## Work to be completed:
For the word "wollte", state the number of lines in the data that contain it, and nothing else.

Transcribed page contents:

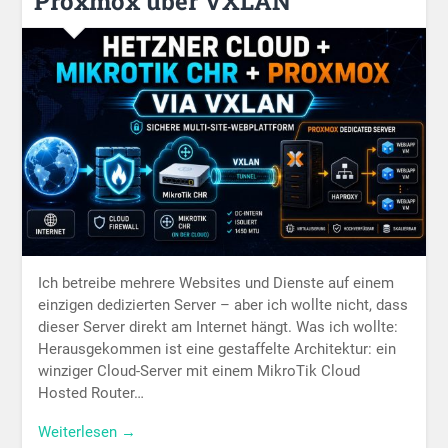
Proxmox über VXLAN
Ich betreibe mehrere Websites und Dienste auf einem
einzigen dedizierten Server – aber ich wollte nicht, dass
dieser Server direkt am Internet hängt. Was ich wollte:
Herausgekommen ist eine gestaffelte Architektur: ein
winziger Cloud-Server mit einem MikroTik Cloud
Hosted Router…
Weiterlesen →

## Reply:
2